Rating: Summary: Dawkins is more popularly engaging, illustrative Review: Rigorous science. Impeccable logic at the detail level, given the author's assumptions. But I still prefer Richard Dawkins (Blind Watchmaker is a perennial favourite!) writing style and use of narrative and analogies. I like stories more than raw data and number crunching and statistical proofing, although some of the author's personal accounts were quite fascinating and memorable and the best part of his book without doubt (when he harks back to Central Asia, I am there with him in spirit). Perhaps a collabouration between Perakh and Dawkins could be considered? Dawkins seems to be on the cutting edge of knowing how to handle the serious threat and scientific rivalry of intelligence design. Although many of Hugh Ross' points from astrophysics evidence are hard to dispute about God's hand in the Genesis of life and its fine-tuned Terrarium we call Earth. the often-cited philosophic "Argument of Incredulity" (I can't imagine evolution did all non-random designing by itself! vs. I can't conceive of a Jehovah-Jesus Deity by supernatural miraculization designing by Himself!) cuts both ways.

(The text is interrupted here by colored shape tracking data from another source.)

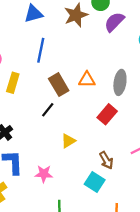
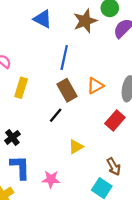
blue triangle: (33, 14) -> (43, 19), turned 42
blue line: (41, 50) -> (64, 57), moved
orange triangle: (87, 80) -> (95, 86), turned -30

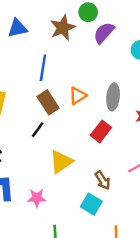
blue triangle: (43, 19) -> (18, 28), turned -36
yellow triangle: (76, 147) -> (61, 162), size x1.5

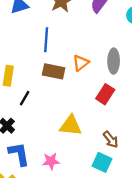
brown rectangle: (48, 102) -> (54, 71), turned -40
black line: (38, 130) -> (25, 98), moved
yellow triangle: (61, 162) -> (71, 126), turned 45

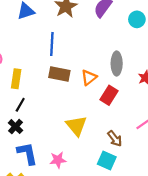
orange triangle: (81, 63) -> (89, 77), moved
black line: (25, 98) -> (20, 105), moved
yellow triangle: (71, 126) -> (76, 126), turned 45

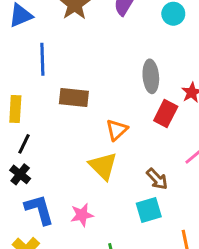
blue line: (52, 44) -> (42, 59), moved
orange triangle: (89, 77) -> (117, 130), moved
red rectangle: (109, 95) -> (166, 114), moved
cyan square: (107, 161) -> (149, 210), turned -36

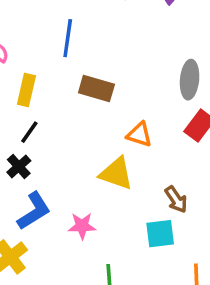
orange triangle: (117, 130) -> (139, 135), turned 50
yellow triangle: (103, 166) -> (116, 174), turned -36
blue L-shape: (39, 210) -> (34, 211), turned 64

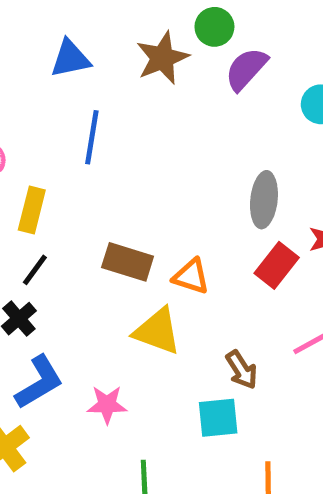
brown rectangle: (96, 89) -> (128, 262), moved

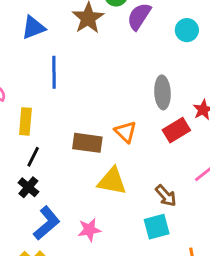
red rectangle: (277, 265) -> (176, 130), turned 30
orange triangle: (191, 276) -> (126, 132), moved, turned 35

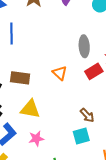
brown rectangle: (87, 143) -> (20, 78), moved
yellow triangle: (112, 181) -> (30, 109), moved

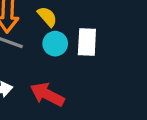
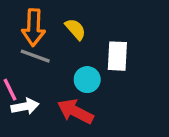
cyan circle: (55, 44) -> (87, 80), moved

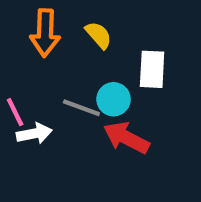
gray line: (35, 56) -> (81, 108), moved
red arrow: (75, 111) -> (126, 138), moved

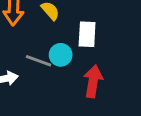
red arrow: (126, 138) -> (93, 81), moved, turned 72

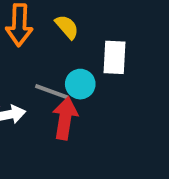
red arrow: (93, 81) -> (65, 118), moved

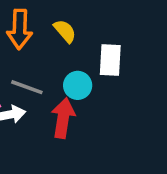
gray line: (52, 92) -> (27, 87), moved

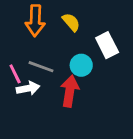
white rectangle: (110, 60) -> (107, 45), turned -30

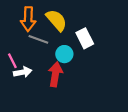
yellow semicircle: (71, 22) -> (56, 20), size x1.5
gray line: (41, 67) -> (38, 39), moved

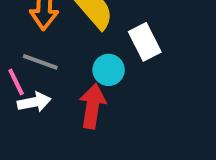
gray line: (38, 39) -> (40, 62), moved

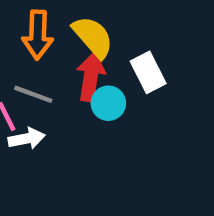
red arrow: (92, 106) -> (91, 77), moved

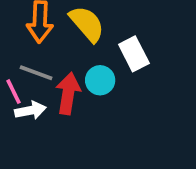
red arrow: (91, 77) -> (68, 93), moved

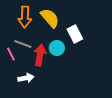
white arrow: (30, 110) -> (26, 78), moved

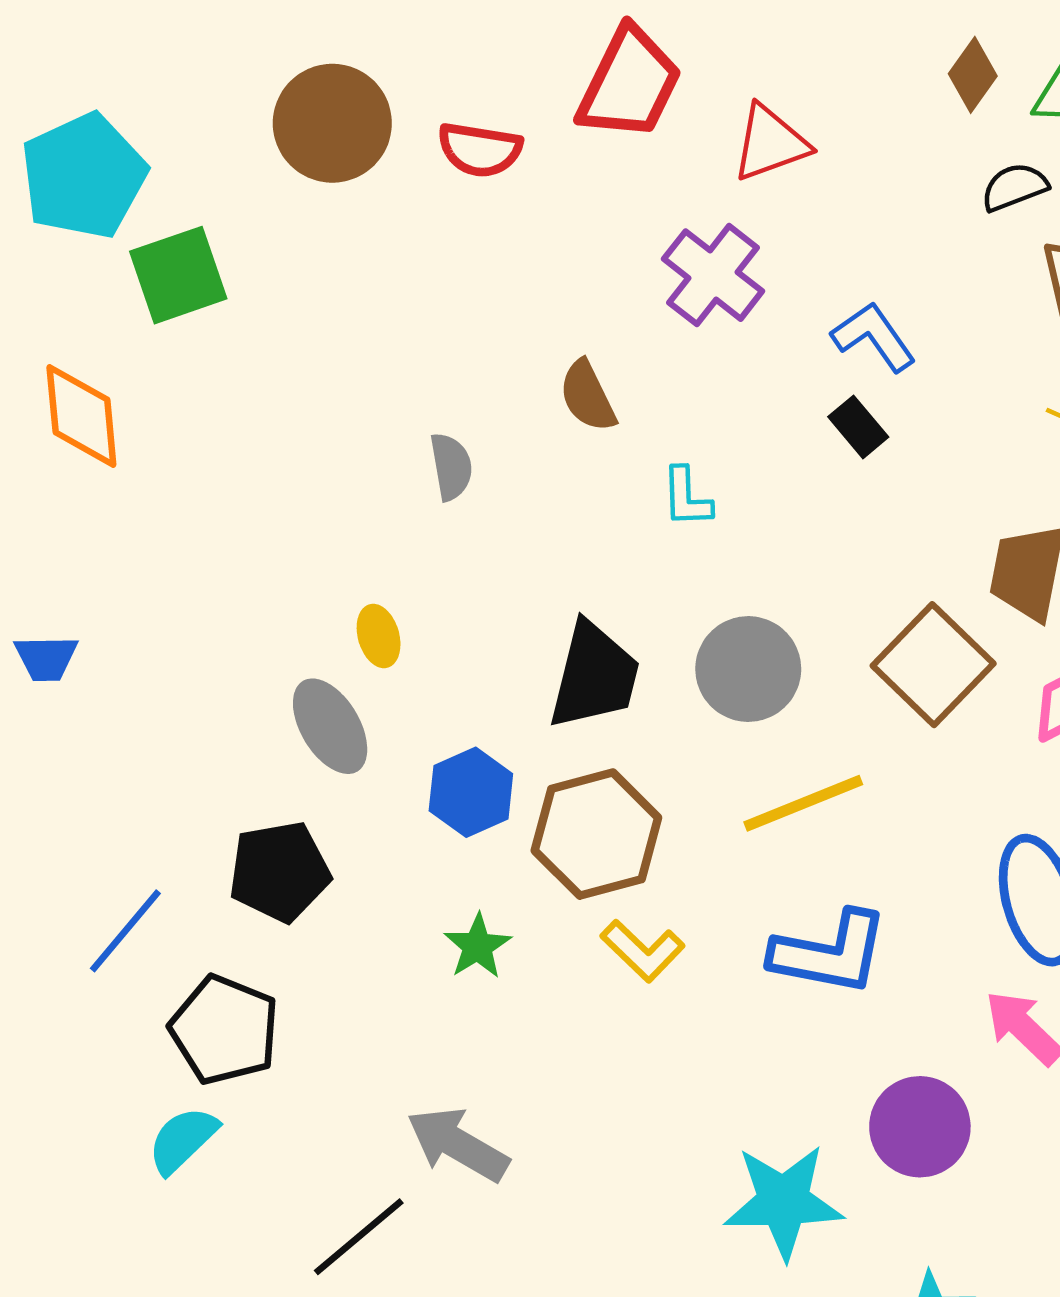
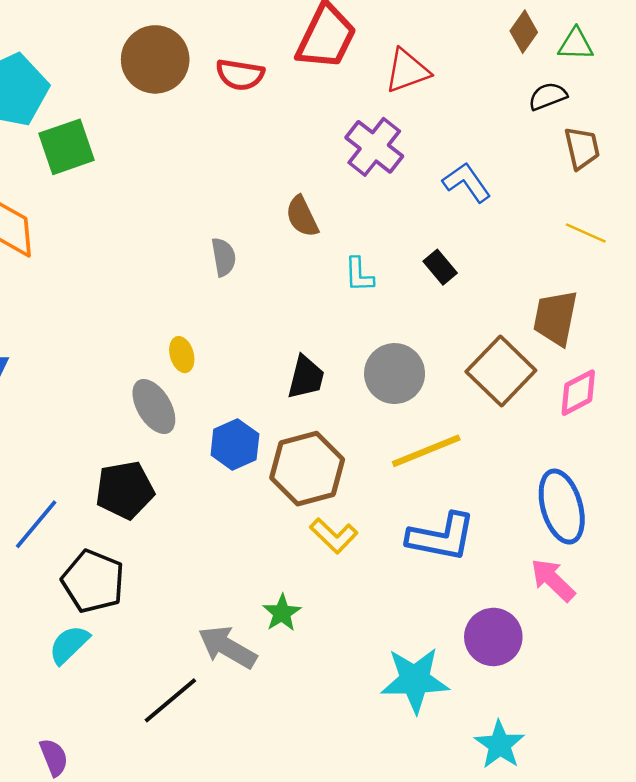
black rectangle: (858, 427) -> (440, 267), moved
black trapezoid: (594, 676) -> (306, 377), size x0.7
green star: (478, 946) -> (282, 613), moved

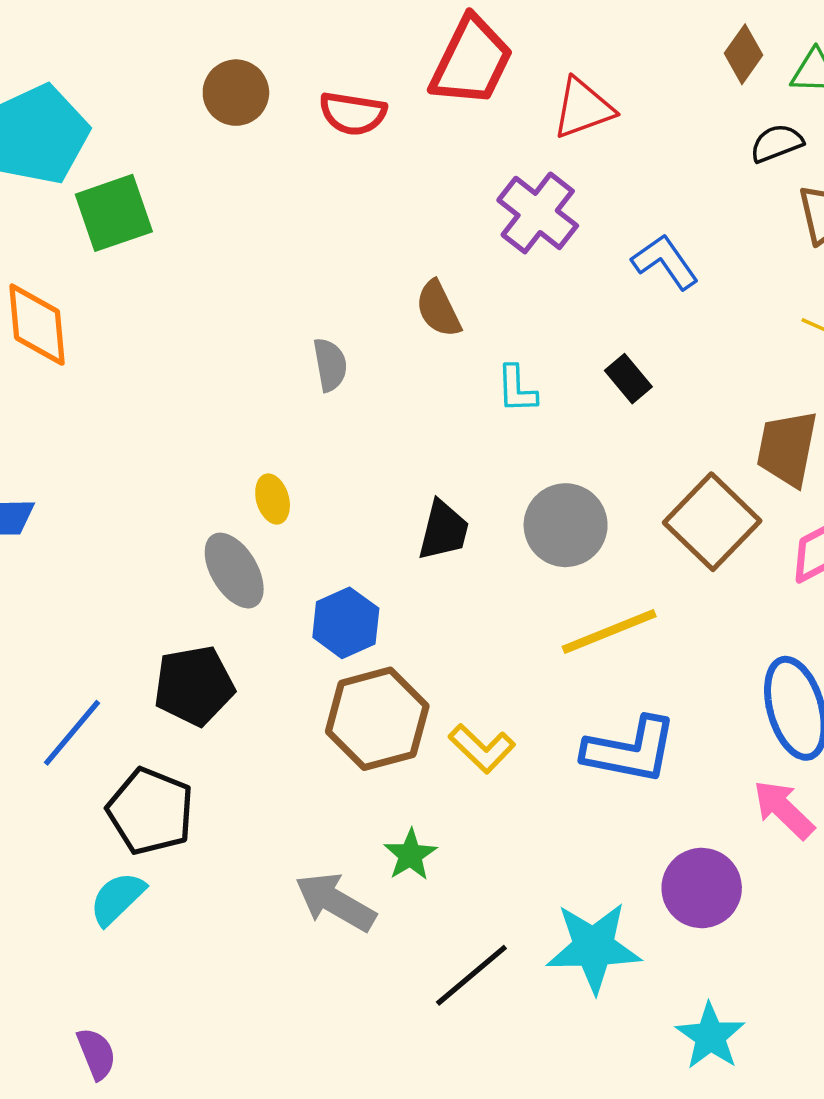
brown circle: (155, 59) -> (236, 93), size x0.7
brown hexagon: (307, 469) -> (377, 719), moved
black line: (170, 700) -> (471, 975), moved

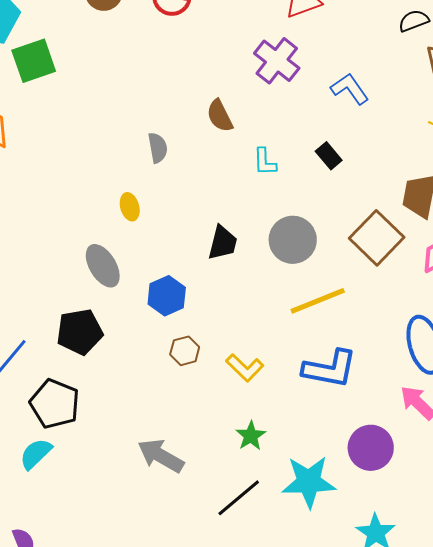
yellow ellipse: (273, 499) -> (130, 207), moved
brown hexagon: (377, 719) -> (185, 351), size x0.5
green star: (410, 855) -> (251, 436), moved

Rating: Summary: Anti-IDers will enjoy objections IDers will respond to soon Review: The only nerve this book tries to hit is the humerus (the one near the funny bone of the elbow). But humorous or not, this book is taken at face value as valiantly trying to prove the improvable, establish the disestablished, demonstrate the undemonstrative, conclude the inconclusive. The writing was well done and the arguments were quite lucid. But Dembski's premises and traditional Creation's evidence for Intelligent Design are on the ascendancy, despite some of the chinks in the armor exploited by this quite competent scientist. All this shows is that, since Darwinianism has had since @1859 to make and remake and re-remake its case, ID needs a bit more time and fair opportunity since Johnson's and Dembski's books came out to respond to some of Perakh's valid points. Books like this can only be of help to ID to firm up its scientific, philosophic, historic, evidentiary and epistemologic case in defense against anti-Creation control beliefs that filter anti-ID evaluation of the same evidence for apparent design.
Book recommended, but only as companion to Johnson's 'Darwin on Trial', and Dembski's 'Intelligent Design' and Behe's 'Darwin's Black Box' and other recent publications showing anti-IDers on the defensive trying to shore up Blind and Unintelligent forces at work to no purposeful end developing all that is thought to have purpose at this end of the spectrum of life.